Work through the data below and copy out every line where "Deep" is found.

- Task material -
▼

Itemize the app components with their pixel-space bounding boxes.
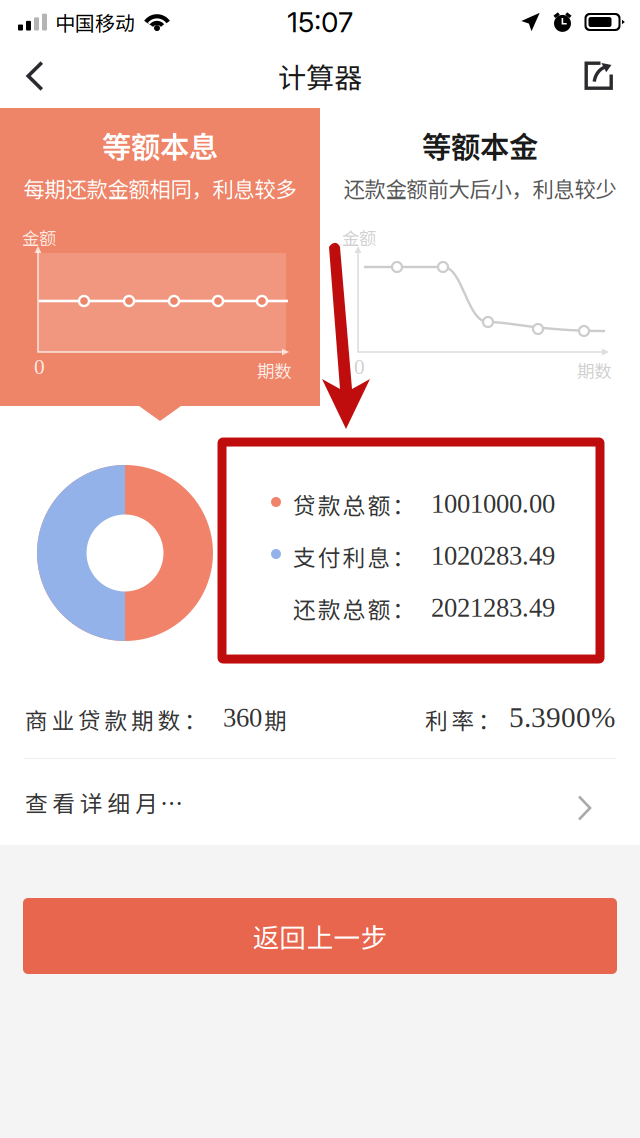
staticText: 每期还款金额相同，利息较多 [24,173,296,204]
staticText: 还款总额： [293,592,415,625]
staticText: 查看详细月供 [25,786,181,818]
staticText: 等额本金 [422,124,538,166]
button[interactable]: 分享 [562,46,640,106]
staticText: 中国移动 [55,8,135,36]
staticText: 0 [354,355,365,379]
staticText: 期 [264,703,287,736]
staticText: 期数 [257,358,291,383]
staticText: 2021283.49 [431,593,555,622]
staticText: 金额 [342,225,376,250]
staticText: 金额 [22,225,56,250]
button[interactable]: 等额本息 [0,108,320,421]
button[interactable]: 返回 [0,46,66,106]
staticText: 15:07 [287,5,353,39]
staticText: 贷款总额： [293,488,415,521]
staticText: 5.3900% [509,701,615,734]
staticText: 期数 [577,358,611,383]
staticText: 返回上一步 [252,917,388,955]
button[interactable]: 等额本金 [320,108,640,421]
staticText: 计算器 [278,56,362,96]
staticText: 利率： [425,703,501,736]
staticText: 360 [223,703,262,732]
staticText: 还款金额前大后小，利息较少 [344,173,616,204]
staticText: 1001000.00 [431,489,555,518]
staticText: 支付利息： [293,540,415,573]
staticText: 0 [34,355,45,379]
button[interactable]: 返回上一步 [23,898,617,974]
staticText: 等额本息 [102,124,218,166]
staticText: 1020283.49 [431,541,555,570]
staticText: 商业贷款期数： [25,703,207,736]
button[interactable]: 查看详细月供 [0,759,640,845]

▲
▼

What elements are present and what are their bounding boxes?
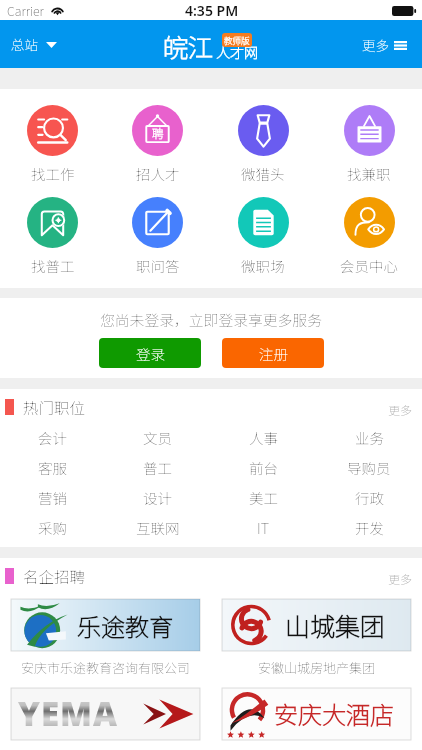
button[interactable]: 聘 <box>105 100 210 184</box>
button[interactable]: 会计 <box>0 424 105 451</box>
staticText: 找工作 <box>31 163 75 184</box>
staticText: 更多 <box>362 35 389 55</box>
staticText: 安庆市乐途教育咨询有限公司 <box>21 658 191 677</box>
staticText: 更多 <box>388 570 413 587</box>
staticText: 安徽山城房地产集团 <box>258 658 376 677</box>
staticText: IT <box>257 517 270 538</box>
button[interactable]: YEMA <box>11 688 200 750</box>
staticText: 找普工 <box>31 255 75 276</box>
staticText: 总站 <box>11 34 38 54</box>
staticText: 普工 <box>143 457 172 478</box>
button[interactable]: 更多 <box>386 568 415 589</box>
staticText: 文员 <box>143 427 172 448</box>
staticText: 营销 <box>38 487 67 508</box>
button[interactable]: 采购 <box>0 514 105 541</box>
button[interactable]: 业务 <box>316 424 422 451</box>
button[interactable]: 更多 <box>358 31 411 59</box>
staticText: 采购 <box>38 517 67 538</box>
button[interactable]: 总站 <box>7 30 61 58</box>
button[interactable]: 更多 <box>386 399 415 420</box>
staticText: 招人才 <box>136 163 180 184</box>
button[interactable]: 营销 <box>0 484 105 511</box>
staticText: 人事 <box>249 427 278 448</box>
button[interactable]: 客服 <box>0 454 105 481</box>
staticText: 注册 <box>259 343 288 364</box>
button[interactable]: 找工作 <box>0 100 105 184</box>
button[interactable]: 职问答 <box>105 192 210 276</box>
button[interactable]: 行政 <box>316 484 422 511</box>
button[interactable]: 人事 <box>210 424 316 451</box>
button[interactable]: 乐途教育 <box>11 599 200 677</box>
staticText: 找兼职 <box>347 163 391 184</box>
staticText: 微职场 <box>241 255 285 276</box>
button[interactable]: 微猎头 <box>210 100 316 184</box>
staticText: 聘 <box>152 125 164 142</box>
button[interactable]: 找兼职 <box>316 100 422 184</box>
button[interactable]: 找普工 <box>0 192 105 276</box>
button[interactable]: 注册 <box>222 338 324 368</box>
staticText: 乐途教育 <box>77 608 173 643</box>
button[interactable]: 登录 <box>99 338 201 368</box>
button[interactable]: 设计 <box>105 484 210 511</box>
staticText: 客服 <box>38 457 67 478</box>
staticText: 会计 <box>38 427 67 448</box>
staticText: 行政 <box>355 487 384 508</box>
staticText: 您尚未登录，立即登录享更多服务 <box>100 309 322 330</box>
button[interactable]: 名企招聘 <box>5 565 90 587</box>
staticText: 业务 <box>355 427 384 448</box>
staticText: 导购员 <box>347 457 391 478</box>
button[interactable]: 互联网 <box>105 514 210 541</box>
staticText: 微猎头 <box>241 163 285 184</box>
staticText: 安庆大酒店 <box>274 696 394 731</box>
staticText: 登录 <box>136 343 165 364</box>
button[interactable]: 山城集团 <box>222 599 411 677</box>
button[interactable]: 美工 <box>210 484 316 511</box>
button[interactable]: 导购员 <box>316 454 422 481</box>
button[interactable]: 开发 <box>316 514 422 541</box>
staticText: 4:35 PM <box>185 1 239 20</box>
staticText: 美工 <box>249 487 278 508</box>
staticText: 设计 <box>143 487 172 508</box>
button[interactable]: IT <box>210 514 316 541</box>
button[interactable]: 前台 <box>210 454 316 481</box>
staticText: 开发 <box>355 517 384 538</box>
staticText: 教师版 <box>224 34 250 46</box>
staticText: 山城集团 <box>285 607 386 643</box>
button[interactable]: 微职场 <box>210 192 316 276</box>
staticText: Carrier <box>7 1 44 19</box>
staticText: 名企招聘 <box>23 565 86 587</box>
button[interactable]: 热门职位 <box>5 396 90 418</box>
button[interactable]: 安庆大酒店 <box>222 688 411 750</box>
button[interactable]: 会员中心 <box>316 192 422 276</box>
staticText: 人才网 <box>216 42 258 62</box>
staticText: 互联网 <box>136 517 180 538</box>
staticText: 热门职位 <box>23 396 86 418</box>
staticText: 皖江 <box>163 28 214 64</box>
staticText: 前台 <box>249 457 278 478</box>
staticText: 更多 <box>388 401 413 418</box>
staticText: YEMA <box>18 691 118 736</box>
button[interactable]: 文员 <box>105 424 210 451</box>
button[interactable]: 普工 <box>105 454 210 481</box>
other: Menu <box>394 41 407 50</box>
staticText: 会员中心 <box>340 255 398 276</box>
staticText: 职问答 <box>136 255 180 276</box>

▲
▼

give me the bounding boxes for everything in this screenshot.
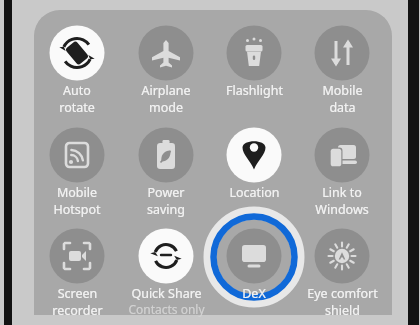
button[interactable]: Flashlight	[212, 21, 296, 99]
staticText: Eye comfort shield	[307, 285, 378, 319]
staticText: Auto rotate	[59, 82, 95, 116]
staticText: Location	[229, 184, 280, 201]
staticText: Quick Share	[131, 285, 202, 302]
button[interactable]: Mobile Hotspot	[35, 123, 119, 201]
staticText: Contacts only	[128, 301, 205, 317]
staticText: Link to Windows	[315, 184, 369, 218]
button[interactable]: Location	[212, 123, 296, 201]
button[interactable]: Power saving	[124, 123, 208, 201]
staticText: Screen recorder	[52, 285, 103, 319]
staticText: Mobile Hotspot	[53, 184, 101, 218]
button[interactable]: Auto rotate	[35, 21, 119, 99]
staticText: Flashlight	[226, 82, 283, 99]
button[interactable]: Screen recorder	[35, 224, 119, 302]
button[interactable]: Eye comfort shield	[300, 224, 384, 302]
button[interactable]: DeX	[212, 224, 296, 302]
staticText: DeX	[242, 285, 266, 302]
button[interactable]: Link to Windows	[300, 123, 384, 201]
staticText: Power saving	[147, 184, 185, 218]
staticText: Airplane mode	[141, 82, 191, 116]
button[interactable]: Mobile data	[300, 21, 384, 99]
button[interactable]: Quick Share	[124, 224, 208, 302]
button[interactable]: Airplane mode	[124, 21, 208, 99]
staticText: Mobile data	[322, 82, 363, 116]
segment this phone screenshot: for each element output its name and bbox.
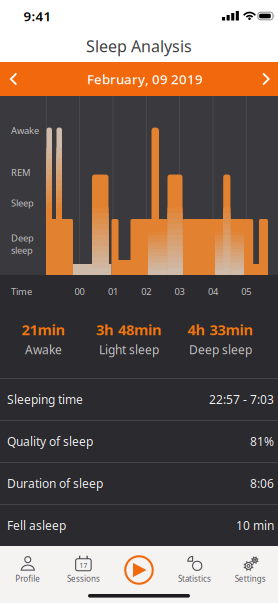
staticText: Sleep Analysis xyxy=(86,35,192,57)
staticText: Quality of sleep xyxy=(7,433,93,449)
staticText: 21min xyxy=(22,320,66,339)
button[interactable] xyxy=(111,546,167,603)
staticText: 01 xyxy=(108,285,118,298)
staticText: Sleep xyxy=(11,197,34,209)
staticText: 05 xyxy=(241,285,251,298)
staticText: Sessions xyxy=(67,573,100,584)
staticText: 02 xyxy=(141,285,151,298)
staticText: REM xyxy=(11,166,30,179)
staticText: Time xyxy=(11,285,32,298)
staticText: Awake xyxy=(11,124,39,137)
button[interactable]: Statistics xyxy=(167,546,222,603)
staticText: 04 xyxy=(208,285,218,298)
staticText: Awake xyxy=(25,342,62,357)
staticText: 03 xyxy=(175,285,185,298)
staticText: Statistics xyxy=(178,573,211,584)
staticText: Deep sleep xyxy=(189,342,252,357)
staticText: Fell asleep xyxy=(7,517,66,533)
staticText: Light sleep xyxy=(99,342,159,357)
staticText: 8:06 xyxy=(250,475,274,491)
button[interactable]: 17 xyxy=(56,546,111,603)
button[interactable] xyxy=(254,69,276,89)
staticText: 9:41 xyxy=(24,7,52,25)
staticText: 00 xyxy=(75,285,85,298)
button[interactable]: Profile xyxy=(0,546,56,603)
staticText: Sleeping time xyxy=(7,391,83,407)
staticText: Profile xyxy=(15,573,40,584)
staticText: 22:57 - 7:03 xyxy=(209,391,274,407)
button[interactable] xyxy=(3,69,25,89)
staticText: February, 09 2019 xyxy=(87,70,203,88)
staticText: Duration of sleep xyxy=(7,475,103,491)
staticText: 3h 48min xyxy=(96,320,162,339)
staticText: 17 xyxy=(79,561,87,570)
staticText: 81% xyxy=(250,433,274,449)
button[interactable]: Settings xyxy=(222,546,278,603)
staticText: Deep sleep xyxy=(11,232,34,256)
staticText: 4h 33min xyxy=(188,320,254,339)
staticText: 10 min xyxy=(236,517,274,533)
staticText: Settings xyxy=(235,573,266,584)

▲

- Response box -
staticText: Deep sleep xyxy=(189,342,252,357)
staticText: Deep sleep xyxy=(11,232,34,256)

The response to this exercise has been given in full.